On 3 June 2022, the Dutch State Secretary of Finance presented the Fiscal Policy and Implementation Agenda for the coming years. In the agenda, he sets out the ambitions in the area of taxation and their implementation by the Tax Authorities.
An important ambition is modernization of the tax system. For example, the tax system will be adapted to the international developments in preventing tax avoidance (e.g. ATAD3 and Pillar 1 and 2) and is also aimed at achieving the climate ambitions. Another ambition is to abolish various less effective tax schemes. Generally, in my view, the letter shows ambition and vision but, above all, seems well-considered and nuanced, which is a breath of fresh air in the current fiscal climate. In this blog, I will focus only on an update of the proposed amendments to the Dutch rules on the classification of Dutch and foreign legal entities.
As discussed in more detail in my blog of 2 July 2021 (see link), a consultation document including the draft bill “Adaptation of the Classification of Legal Forms” has been published, amending the methods for classifying foreign legal entities, among other things. On 1 July 2021, the Dutch State Secretary of Finance issued a letter in which he indicated that the proposed amendments to the Dutch mutual fund (fonds voor gemene rekening) would no longer form part of the legislative proposal on the Dutch classification rules. Apart from the postponement, no further updates were published regarding the further progress of the draft bill.
Until now, that is.
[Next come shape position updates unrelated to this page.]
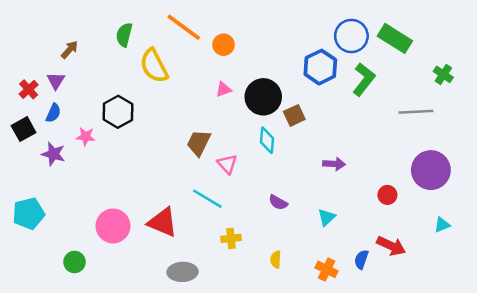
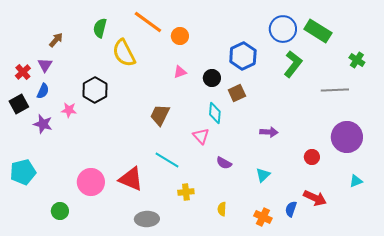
blue hexagon: (320, 67) -> (243, 56), moved
black circle: (263, 97) -> (212, 78), size x0.6
pink triangle: (227, 164) -> (201, 136), moved

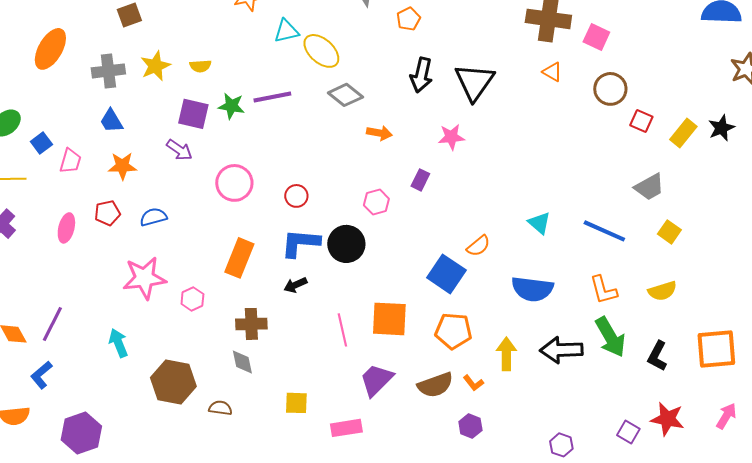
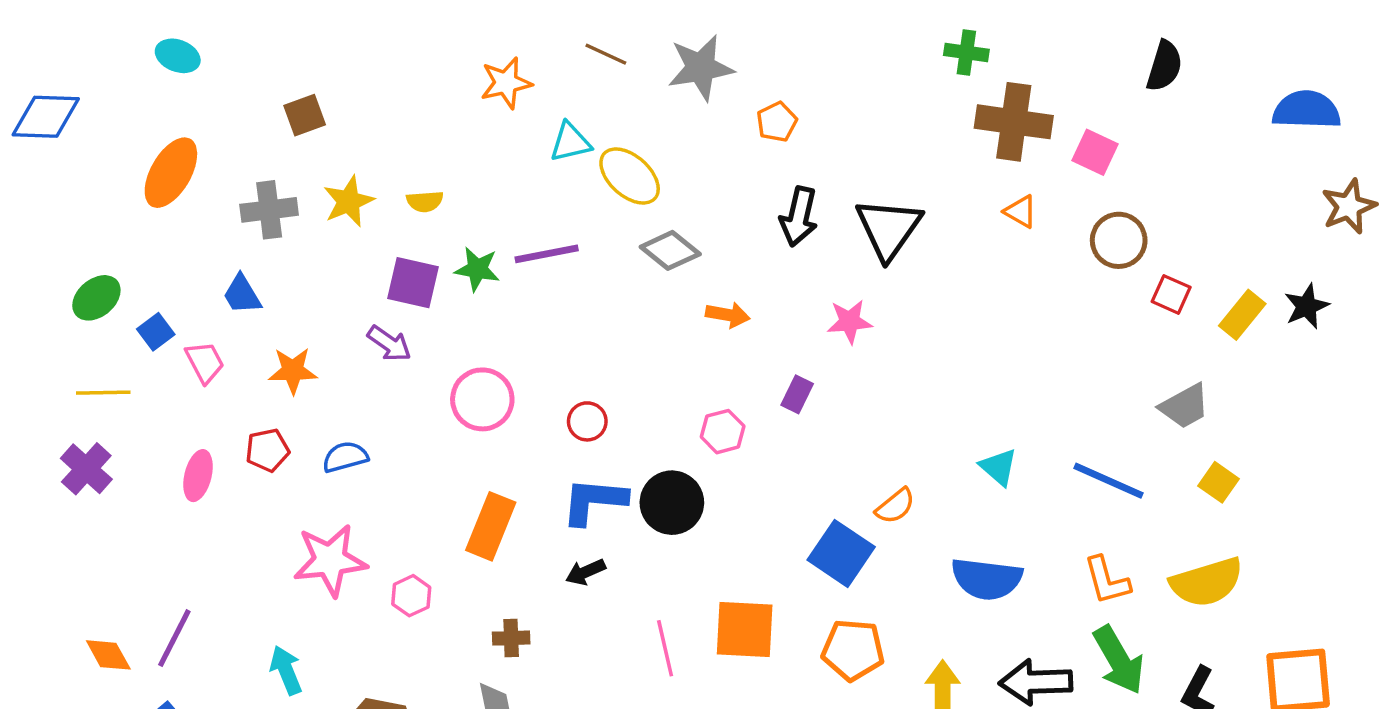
blue trapezoid: (111, 121) -> (242, 294), moved
pink trapezoid: (70, 161) -> (205, 362), turned -44
yellow semicircle: (662, 291) -> (1207, 582), size x1.5
brown cross: (251, 324) -> (511, 638), size x0.7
The Fiscal Policy and Implementation Agenda includes a paragraph on the draft Bill that very briefly discusses the content of the draft bill and the expected timing. First, the State Secretary emphasizes again that the draft bill does not specifically address tax avoidance. Since 1 January 2020, the Netherlands has implemented the ATAD2 hybrid mismatch measures that should tackle tax avoidance through the use of hybrid mismatches between different jurisdictions. One of the objectives of this bill is to prevent differences in classification between jurisdictions, i.e. aimed at eliminating the cause of hybrid mismatches, rather than the symptoms.
The update in the agenda is brief and in line with the information previously published. Under current Dutch tax law, a commanditaire vennootschap or CV (limited partnership) is considered transparent (a closed CV) forDutch tax purposes and the partners are taxed on the income derived from their interest in the CV, if the unanimous consent of all the partners is required for the admission or substitution of a limited partner. With the draft bill, the government plans to abolish the limited partnership’s consent requirement. As a result, an open CV itself will no longer be subject to corporate income tax when the bill is enacted. On the basis of current Dutch policy, in principle, a foreign legal entity is treated the same way for Dutch tax purposes as the Dutch legal entity that is comparable to it. This means that, on the basis of the draft bill, also foreign limited partnerships that do not meet the current consent requirement will no longer be considered non-transparent for Dutch tax purposes. The intention of this is to prevent differences between the Dutch and foreign classification of legal forms and the resulting mismatches.
In contrast to the 2021 consultation document – but in line with the letter of 1 July 2022 – the adjustment of the tax treatment of the Dutch mutual fund is no longer mentioned in the update.
The plan is to introduce the bill in the spring of 2023 with 1 January 2024 as the proposed effective date.